◆ **WORK INSTRUCTIONS**
Return only how many lines in the data include the string "Duffer".

### RECORDED DATA ###

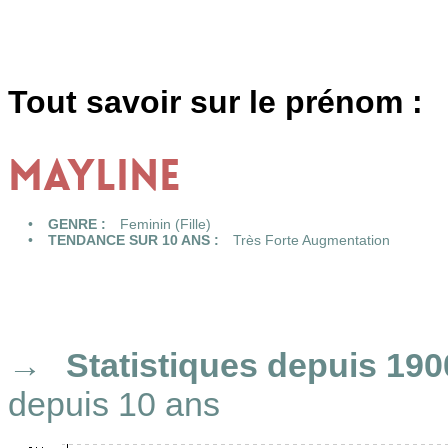
Tout savoir sur le prénom :
MAYLINE
GENRE :
Feminin (Fille)
TENDANCE SUR 10 ANS :
Très Forte Augmentation
Statistiques
depuis 190
depuis 10 ans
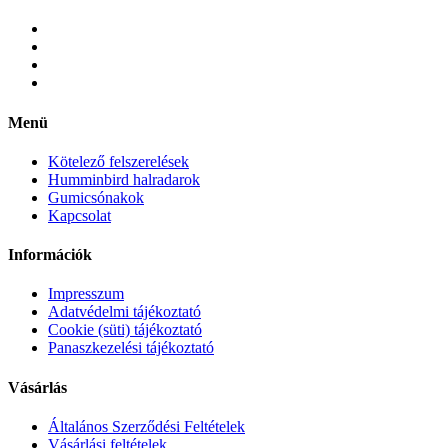
Menü
Kötelező felszerelések
Humminbird halradarok
Gumicsónakok
Kapcsolat
Információk
Impresszum
Adatvédelmi tájékoztató
Cookie (süti) tájékoztató
Panaszkezelési tájékoztató
Vásárlás
Általános Szerződési Feltételek
Vásárlási feltételek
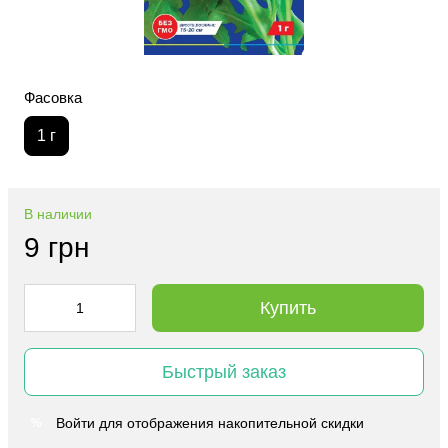
Фасовка
1 г
В наличии
9 грн
Купить
Быстрый заказ
Войти
для отображения накопительной скидки
%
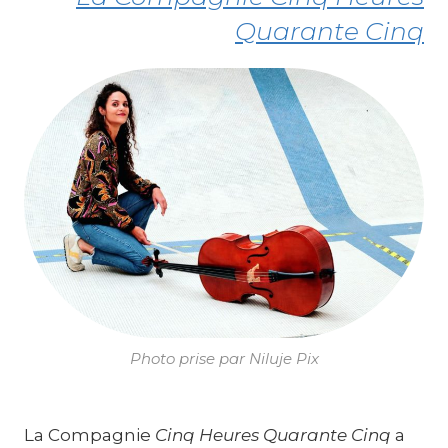
Quarante Cinq
Photo prise par Niluje Pix
La Compagnie
Cinq Heures Quarante Cinq
a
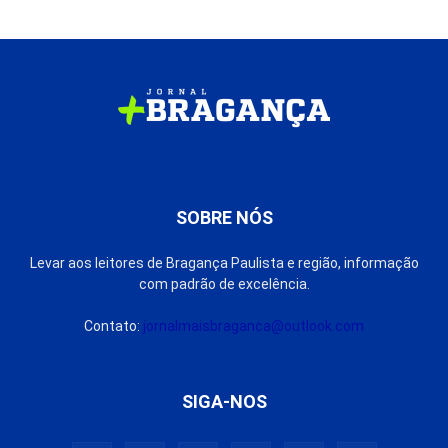
SOBRE NÓS
Levar aos leitores de Bragança Paulista e região, informação
com padrão de excelência.
Contato:
jornalmaisbraganca@outlook.com
SIGA-NOS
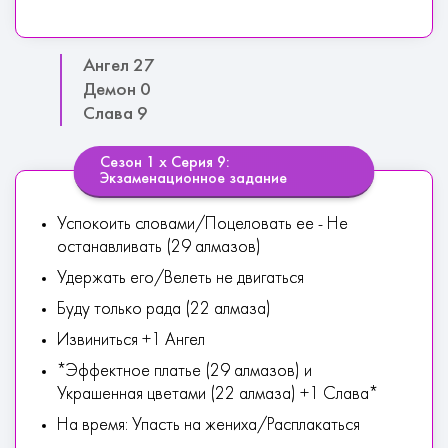
Ангел 27
Демон 0
Слава 9
Сезон 1 х Серия 9:
Экзаменационное задание
Успокоить словами/Поцеловать ее - Не
останавливать (29 алмазов)
Удержать его/Велеть не двигаться
Буду только рада (22 алмаза)
Извиниться +1 Ангел
*Эффектное платье (29 алмазов) и
Украшенная цветами (22 алмаза) +1 Слава*
На время: Упасть на жениха/Расплакаться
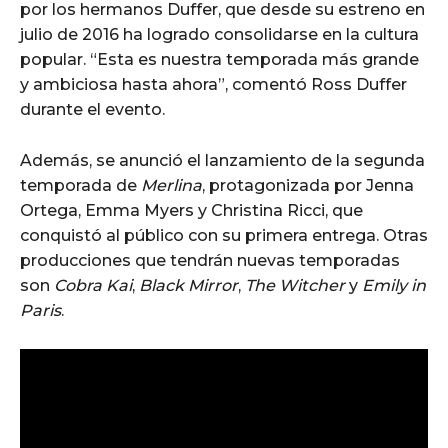
por los hermanos Duffer, que desde su estreno en
julio de 2016 ha logrado consolidarse en la cultura
popular. “Esta es nuestra temporada más grande
y ambiciosa hasta ahora”, comentó Ross Duffer
durante el evento.
Además, se anunció el lanzamiento de la segunda
temporada de
Merlina
, protagonizada por Jenna
Ortega, Emma Myers y Christina Ricci, que
conquistó al público con su primera entrega. Otras
producciones que tendrán nuevas temporadas
son
Cobra Kai
,
Black Mirror
,
The Witcher
y
Emily in
Paris
.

###

◆ **TASK RESULT**
2